Stored data entries
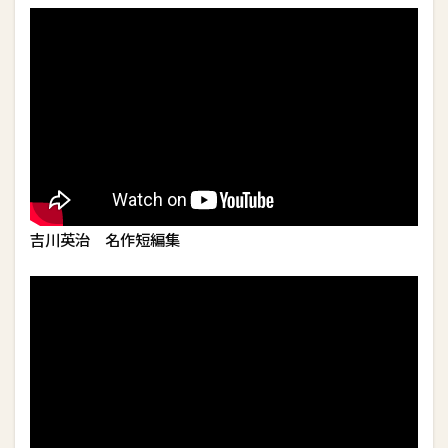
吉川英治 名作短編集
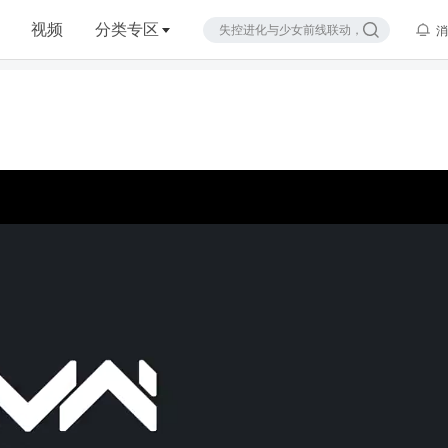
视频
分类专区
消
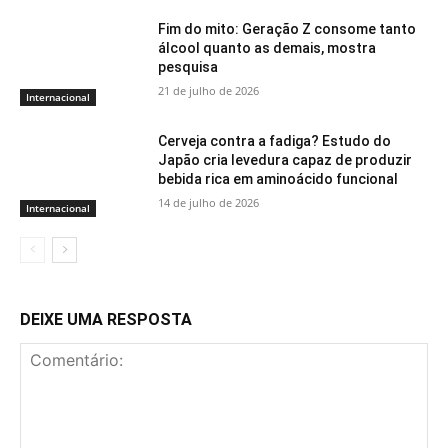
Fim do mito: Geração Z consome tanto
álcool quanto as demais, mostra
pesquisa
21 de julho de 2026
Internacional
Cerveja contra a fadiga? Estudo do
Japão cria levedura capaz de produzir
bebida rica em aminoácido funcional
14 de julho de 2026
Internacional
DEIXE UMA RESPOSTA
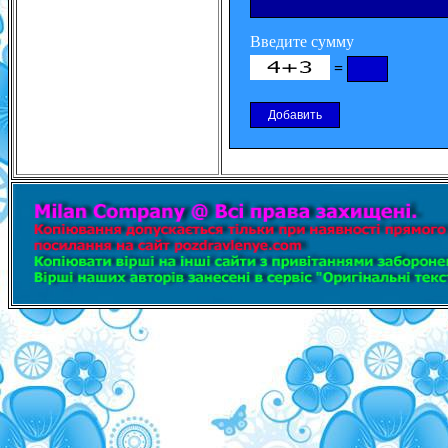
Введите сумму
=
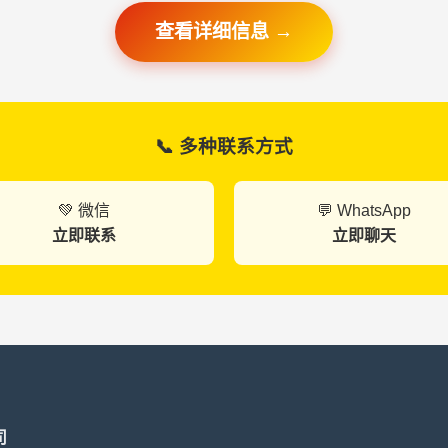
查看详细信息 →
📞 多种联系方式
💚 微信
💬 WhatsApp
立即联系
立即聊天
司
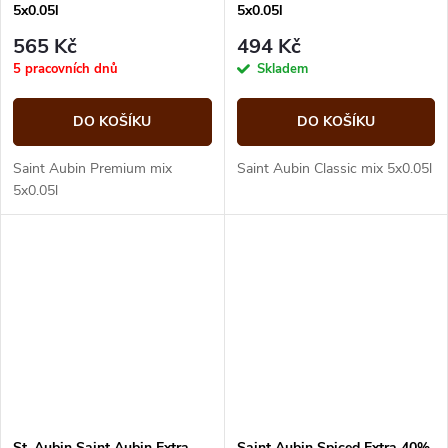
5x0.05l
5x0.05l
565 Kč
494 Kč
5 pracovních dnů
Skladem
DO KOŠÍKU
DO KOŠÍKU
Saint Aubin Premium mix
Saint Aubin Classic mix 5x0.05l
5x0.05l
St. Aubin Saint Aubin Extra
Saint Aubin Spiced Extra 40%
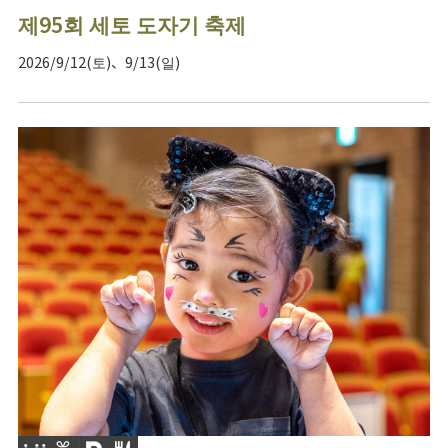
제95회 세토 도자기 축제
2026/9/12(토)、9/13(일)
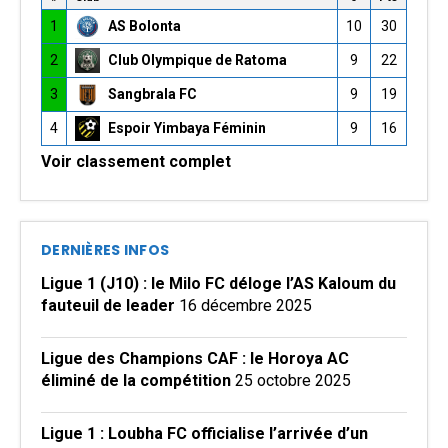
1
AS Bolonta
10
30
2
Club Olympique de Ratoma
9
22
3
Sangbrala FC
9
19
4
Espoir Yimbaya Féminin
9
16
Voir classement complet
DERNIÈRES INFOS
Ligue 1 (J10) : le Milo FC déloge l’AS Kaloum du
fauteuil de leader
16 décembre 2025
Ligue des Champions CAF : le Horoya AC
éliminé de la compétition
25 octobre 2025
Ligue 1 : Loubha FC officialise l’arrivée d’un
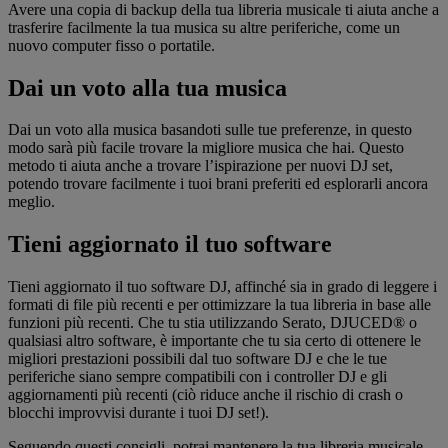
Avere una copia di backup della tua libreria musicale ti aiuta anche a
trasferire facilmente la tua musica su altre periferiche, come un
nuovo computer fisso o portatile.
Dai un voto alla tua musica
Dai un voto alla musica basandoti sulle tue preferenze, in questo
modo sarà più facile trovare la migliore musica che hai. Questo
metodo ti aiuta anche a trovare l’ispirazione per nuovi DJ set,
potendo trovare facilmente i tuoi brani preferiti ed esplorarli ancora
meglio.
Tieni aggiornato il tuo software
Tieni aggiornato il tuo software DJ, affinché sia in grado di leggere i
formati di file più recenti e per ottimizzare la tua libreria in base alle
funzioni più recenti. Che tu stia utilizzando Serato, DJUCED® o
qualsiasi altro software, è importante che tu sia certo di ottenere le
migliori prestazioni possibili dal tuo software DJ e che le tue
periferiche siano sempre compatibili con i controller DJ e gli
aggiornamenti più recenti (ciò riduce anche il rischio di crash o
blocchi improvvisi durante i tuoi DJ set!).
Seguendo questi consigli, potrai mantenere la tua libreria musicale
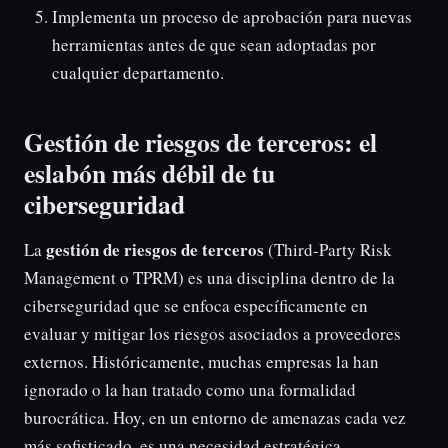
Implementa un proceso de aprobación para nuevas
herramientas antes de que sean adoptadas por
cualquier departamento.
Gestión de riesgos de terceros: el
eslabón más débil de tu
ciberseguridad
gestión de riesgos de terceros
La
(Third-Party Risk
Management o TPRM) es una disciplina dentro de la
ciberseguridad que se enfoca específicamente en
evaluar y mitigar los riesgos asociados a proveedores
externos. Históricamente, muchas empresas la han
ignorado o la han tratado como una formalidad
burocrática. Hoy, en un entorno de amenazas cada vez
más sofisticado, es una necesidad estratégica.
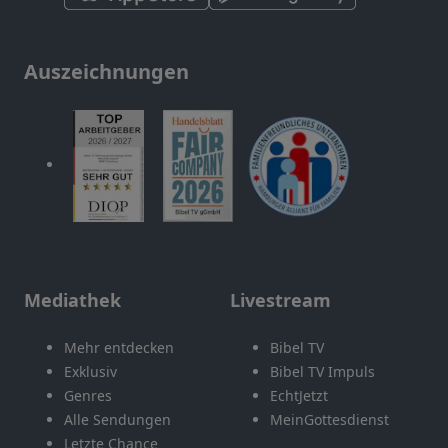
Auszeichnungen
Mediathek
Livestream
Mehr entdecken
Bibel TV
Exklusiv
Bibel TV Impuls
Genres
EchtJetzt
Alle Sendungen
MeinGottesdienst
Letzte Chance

---

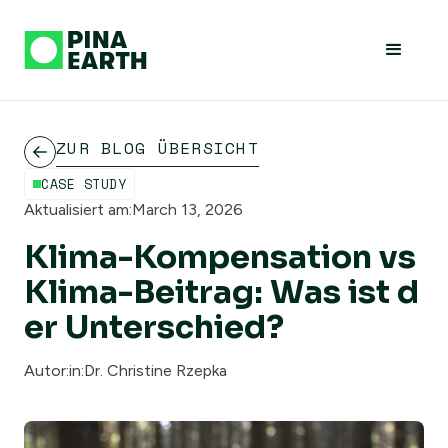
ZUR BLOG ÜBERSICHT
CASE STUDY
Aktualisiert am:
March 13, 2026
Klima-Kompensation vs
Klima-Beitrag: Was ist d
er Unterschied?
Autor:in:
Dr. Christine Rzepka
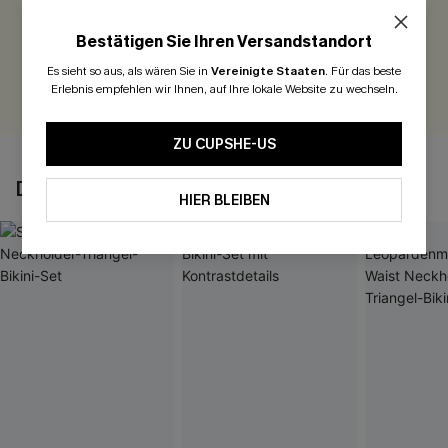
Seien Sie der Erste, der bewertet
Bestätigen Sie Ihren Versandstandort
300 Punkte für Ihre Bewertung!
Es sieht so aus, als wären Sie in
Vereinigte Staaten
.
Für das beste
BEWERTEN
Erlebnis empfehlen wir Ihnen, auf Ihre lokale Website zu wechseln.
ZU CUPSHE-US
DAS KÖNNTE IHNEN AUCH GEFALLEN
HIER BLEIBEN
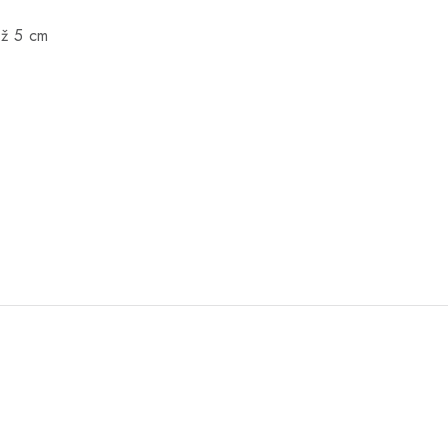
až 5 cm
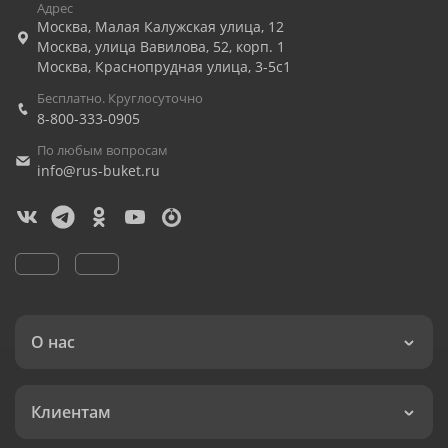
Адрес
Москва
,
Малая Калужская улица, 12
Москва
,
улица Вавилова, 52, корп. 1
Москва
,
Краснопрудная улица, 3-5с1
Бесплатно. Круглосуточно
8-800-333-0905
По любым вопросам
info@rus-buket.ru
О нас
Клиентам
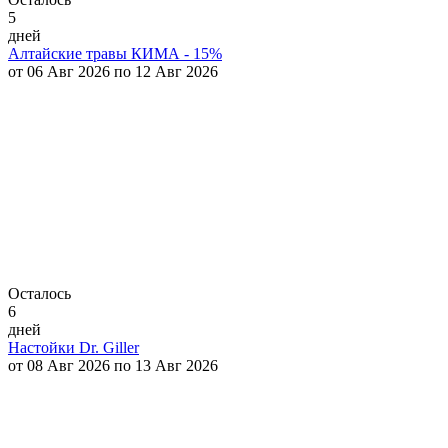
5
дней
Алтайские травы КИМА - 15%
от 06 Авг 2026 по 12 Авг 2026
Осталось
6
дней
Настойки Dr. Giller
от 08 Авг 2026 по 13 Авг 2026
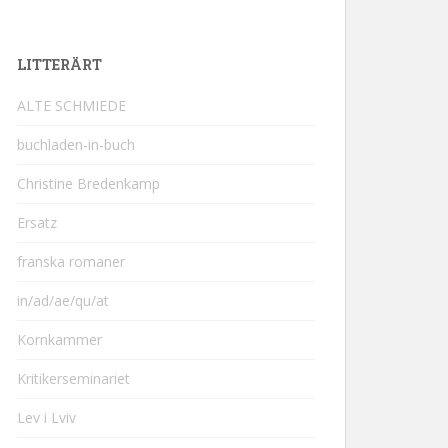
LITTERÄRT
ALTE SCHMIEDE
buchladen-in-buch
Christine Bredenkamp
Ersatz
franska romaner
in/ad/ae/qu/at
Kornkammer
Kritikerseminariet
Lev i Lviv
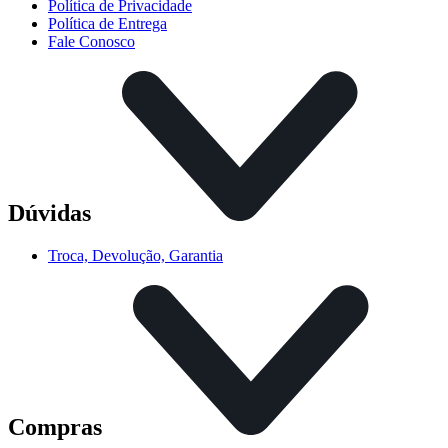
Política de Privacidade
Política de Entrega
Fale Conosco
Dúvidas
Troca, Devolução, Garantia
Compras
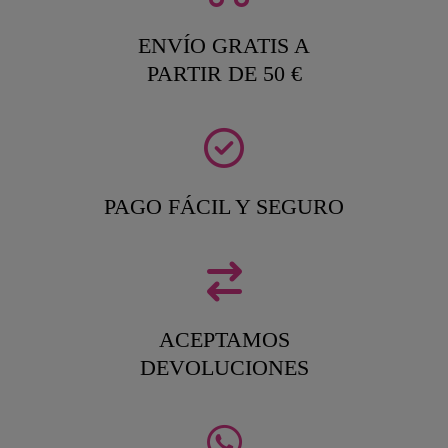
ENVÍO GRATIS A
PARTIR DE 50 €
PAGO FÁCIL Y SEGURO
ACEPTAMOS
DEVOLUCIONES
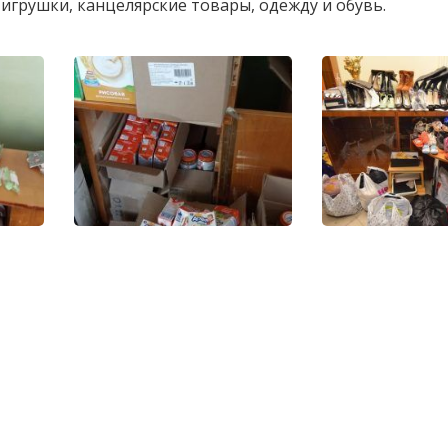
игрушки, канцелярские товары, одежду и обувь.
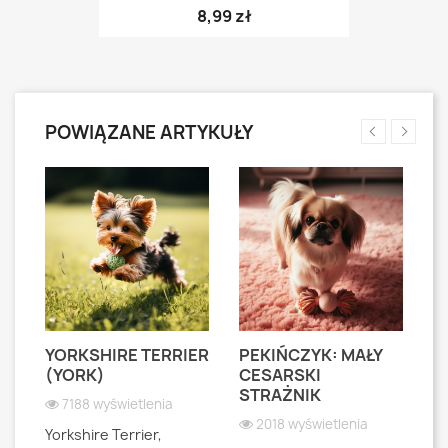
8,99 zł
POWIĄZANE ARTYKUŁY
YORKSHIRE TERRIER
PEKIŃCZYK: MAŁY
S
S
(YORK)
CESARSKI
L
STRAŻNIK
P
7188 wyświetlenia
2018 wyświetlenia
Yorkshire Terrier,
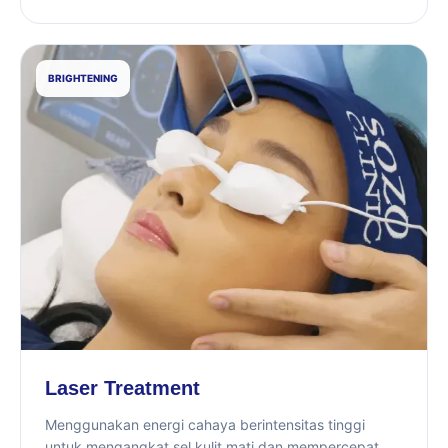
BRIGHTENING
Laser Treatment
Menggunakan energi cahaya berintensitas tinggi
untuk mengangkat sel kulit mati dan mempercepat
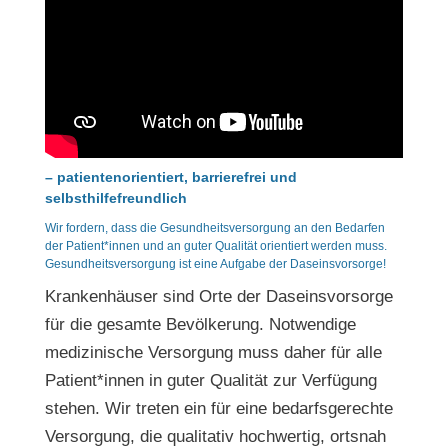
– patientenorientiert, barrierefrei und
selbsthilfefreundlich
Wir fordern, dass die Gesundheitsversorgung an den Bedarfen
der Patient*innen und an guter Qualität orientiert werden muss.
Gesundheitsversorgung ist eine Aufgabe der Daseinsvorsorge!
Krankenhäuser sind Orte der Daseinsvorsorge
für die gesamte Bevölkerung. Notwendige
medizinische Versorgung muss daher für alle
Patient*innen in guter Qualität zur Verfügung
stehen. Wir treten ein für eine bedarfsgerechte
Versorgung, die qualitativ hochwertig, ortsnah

▶ [Requirement]: Your answer should consist solely of the lines above from the line with "selbsthilfefreundlich" to the line with "für die gesamte Bevölkerung. Notwendige", both included, reproduced exactly.

▶ [Result]:
selbsthilfefreundlich
Wir fordern, dass die Gesundheitsversorgung an den Bedarfen
der Patient*innen und an guter Qualität orientiert werden muss.
Gesundheitsversorgung ist eine Aufgabe der Daseinsvorsorge!
Krankenhäuser sind Orte der Daseinsvorsorge
für die gesamte Bevölkerung. Notwendige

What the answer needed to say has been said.